Marguerite eut un léger mouvement de recul et se détourna.
— C’est bien bruyant ici, prétendit-elle pour éviter la question. Jamais j’aurais cru qu’on puisse entendre autant de vacarme la nuit !
— C’est vrai que ces fenêtres donnent sur la place où circulent nombre de voitures, convint Alexandre. Mais allons-y, dit-il d’un ton joyeux, car nous avons une nouvelle journée devant nous, une journée qui offrira quelques surprises à la nouvelle madame Talham.
— Des surprises ?
Alexandre lui répondit par un sourire énigmatique et refusa d’en dire plus.
— Tu dois avoir faim. Allons déjeuner.
Ils descendirent dans la grande salle de l’hôtel et s’installèrent à une table où on leur apporta du thé.
— Ici, on ne sert pas de chocolat, s’excusa Alexandre, sachant que Marguerite, en bonne Canadienne, aimait cette boisson au lait chaud, surtout le matin. Aimerais-tu plutôt du café ? Généralement, c’est ce que je préfère, mais le thé servi chez Dillon est le meilleur qu’on puisse trouver dans tout le Bas-Canada. Les dames de la société apprécient de plus en plus le rituel du thé de l’après-midi si cher aux Britanniques, ajouta-t-il, d’un ton amusé. Peut-être est-ce la faute de ces délicieux gâteaux qui accompagnent les thés anglais ?

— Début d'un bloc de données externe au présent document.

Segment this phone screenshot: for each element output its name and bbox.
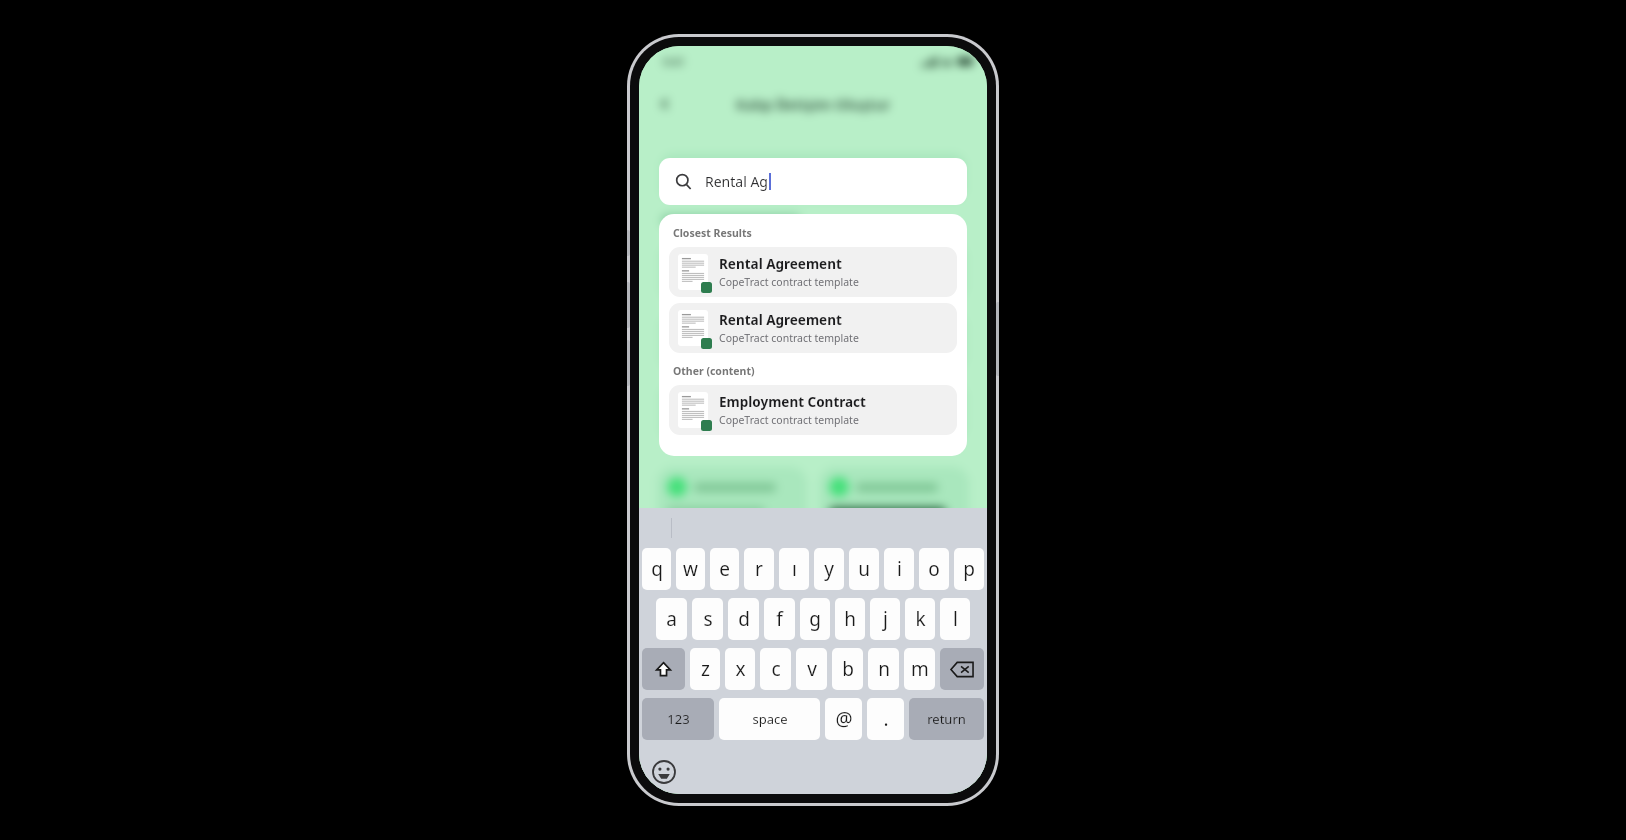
staticText: n [878, 656, 890, 682]
staticText: l [953, 606, 958, 632]
staticText: e [719, 556, 730, 582]
staticText: CopeTract contract template [719, 413, 859, 427]
staticText: u [858, 556, 870, 582]
staticText: y [824, 556, 834, 582]
staticText: c [771, 656, 781, 682]
staticText: Employment Contract [719, 393, 866, 411]
staticText: v [807, 656, 817, 682]
button[interactable]: y [814, 548, 844, 590]
button[interactable]: w [676, 548, 705, 590]
button[interactable]: Backspace [940, 648, 984, 690]
staticText: s [703, 606, 713, 632]
staticText: o [928, 556, 940, 582]
button[interactable]: @ [825, 698, 862, 740]
button[interactable]: Employment Contract [669, 385, 957, 435]
staticText: Other (content) [673, 364, 755, 378]
button[interactable]: Emoji [652, 760, 676, 784]
button[interactable]: ı [779, 548, 809, 590]
staticText: d [738, 606, 750, 632]
button[interactable]: o [919, 548, 949, 590]
staticText: Closest Results [673, 226, 752, 240]
button[interactable]: c [760, 648, 791, 690]
button[interactable]: Rental Agreement [669, 303, 957, 353]
staticText: w [683, 556, 698, 582]
staticText: b [842, 656, 854, 682]
button[interactable]: Rental Ag [659, 158, 967, 205]
button[interactable]: d [728, 598, 759, 640]
button[interactable]: p [954, 548, 984, 590]
button[interactable]: q [642, 548, 671, 590]
staticText: i [897, 556, 902, 582]
button[interactable]: f [764, 598, 795, 640]
staticText: space [752, 710, 788, 728]
button[interactable]: n [868, 648, 899, 690]
button[interactable]: b [832, 648, 863, 690]
button[interactable]: k [905, 598, 935, 640]
button[interactable]: 123 [642, 698, 714, 740]
button[interactable]: h [835, 598, 865, 640]
staticText: return [927, 710, 966, 728]
staticText: CopeTract contract template [719, 331, 859, 345]
staticText: h [844, 606, 856, 632]
staticText: Rental Agreement [719, 311, 842, 329]
staticText: x [735, 656, 746, 682]
button[interactable]: a [656, 598, 687, 640]
staticText: k [915, 606, 926, 632]
button[interactable]: j [870, 598, 900, 640]
button[interactable]: s [692, 598, 723, 640]
button[interactable]: z [690, 648, 720, 690]
button[interactable]: g [800, 598, 830, 640]
staticText: f [776, 606, 783, 632]
button[interactable]: m [904, 648, 935, 690]
staticText: p [963, 556, 975, 582]
staticText: ı [792, 556, 797, 582]
staticText: m [911, 656, 929, 682]
staticText: @ [835, 706, 853, 732]
button[interactable]: return [909, 698, 984, 740]
staticText: CopeTract contract template [719, 275, 859, 289]
button[interactable]: space [719, 698, 820, 740]
button[interactable]: . [867, 698, 904, 740]
staticText: 123 [667, 710, 690, 728]
button[interactable]: l [940, 598, 970, 640]
staticText: a [666, 606, 677, 632]
button[interactable]: Shift [642, 648, 685, 690]
staticText: . [883, 706, 889, 732]
staticText: Rental Ag [705, 172, 768, 191]
button[interactable]: x [725, 648, 755, 690]
button[interactable]: e [710, 548, 739, 590]
staticText: z [701, 656, 710, 682]
button[interactable]: Rental Agreement [669, 247, 957, 297]
staticText: g [809, 606, 821, 632]
button[interactable]: r [744, 548, 774, 590]
staticText: j [883, 606, 888, 632]
button[interactable]: i [884, 548, 914, 590]
staticText: Rental Agreement [719, 255, 842, 273]
staticText: r [755, 556, 763, 582]
button[interactable]: u [849, 548, 879, 590]
staticText: q [651, 556, 663, 582]
staticText: 9:41 [663, 54, 685, 69]
staticText: Kalıp İletişim Oluştur [736, 94, 891, 114]
button[interactable]: v [796, 648, 827, 690]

— Chez nous, on sert parfois du thé à la visite, mais ma mère aussi préfère le café. Mon père n’aime ni l’un ni l’autre.
Il ne boit que du rhum. Mais l’été, quand il fait chaud, il fait comme nous et boit des tasses de l’eau fraîche du puits.
— Avant de repartir pour Chambly, nous irons donc chez Cuvillier faire amples provisions de café et de cacao.
Talham commanda du café et du lait chaud à son épouse et choisit le thé pour lui-même.
— Viens.
Il l’entraîna vers une table garnie de plats de divers poissons fumés, de jambon et d’autres victuailles. Marguerite préféra plutôt une grosse tranche de pain, du beurre et de la confiture.
— Alors ? demanda Talham pendant qu’ils se restau-raient. Ma belle Marguerite n’est pas curieuse? Aucune question sur la surprise annoncée ?
—Je n’ose pas, docteur, répondit vivement Marguerite en trempant soigneusement son pain dans le café.
— Encore ce vilain « docteur » qui revient ! Il faut corriger cela au plus vite.
Marguerite le regarda d’un air gêné, mais son mari n’insista plus et dégusta son thé.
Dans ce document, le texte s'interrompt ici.